> **Task instructions**
Every line in the material below that includes "Langstrecke" should be copied.
[[ Given records, beginning ]]
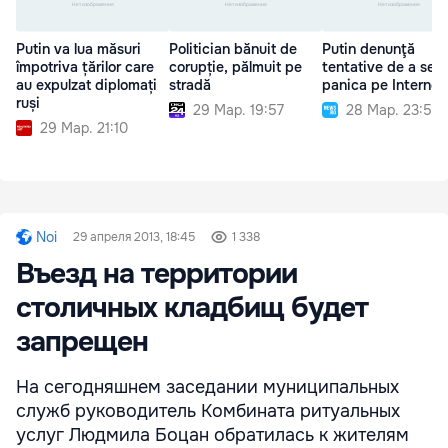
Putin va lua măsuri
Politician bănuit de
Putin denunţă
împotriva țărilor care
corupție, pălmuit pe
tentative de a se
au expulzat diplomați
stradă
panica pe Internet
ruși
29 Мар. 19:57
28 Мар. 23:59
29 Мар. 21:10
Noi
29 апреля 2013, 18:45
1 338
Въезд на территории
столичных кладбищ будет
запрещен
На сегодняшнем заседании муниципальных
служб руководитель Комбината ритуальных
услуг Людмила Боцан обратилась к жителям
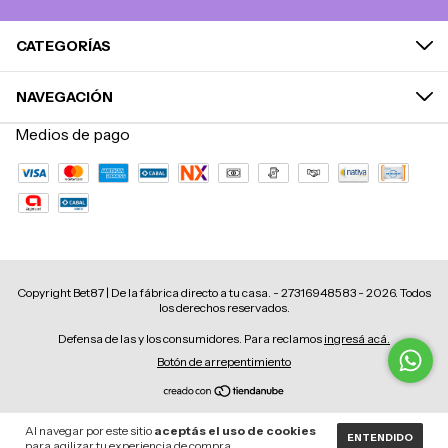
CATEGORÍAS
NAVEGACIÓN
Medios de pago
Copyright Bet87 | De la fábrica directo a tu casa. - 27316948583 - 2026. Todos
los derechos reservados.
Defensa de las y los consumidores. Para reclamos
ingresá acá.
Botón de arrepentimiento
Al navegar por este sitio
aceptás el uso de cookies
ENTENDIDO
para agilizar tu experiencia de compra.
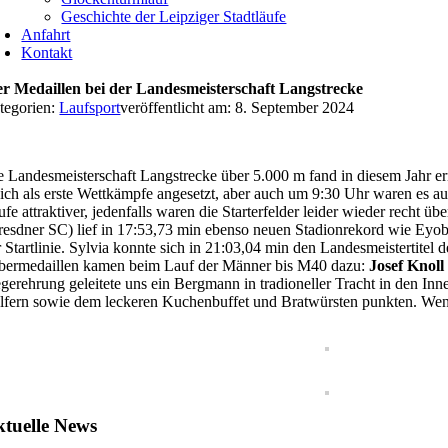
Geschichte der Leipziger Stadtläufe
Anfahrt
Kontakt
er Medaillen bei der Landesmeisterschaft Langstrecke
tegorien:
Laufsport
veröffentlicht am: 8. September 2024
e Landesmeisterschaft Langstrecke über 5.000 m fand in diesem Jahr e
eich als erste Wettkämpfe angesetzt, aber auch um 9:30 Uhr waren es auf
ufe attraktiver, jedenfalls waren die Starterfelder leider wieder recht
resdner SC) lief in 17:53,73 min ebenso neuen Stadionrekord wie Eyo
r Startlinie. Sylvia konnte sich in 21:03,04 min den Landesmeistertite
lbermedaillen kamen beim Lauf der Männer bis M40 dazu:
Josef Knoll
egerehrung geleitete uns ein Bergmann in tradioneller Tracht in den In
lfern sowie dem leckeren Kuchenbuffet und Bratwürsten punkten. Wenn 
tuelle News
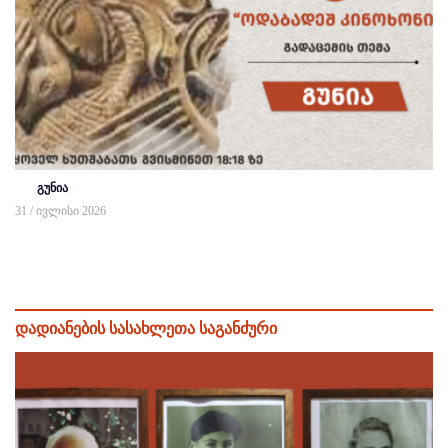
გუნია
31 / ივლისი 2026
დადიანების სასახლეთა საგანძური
[[ Given records, end ]]
[[ Given records, beginning ]]
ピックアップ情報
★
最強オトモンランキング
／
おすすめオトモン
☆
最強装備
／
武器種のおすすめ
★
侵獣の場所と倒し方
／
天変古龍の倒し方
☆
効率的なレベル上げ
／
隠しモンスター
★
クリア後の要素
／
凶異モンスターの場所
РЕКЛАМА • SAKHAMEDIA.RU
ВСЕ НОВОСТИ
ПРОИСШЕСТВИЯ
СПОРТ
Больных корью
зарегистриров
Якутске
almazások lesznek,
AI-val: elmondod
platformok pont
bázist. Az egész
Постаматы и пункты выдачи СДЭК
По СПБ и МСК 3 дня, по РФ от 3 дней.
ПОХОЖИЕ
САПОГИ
[[ Given records, end ]]
> **Task response**
er Medaillen bei der Landesmeisterschaft Langstrecke
e Landesmeisterschaft Langstrecke über 5.000 m fand in diesem Jahr e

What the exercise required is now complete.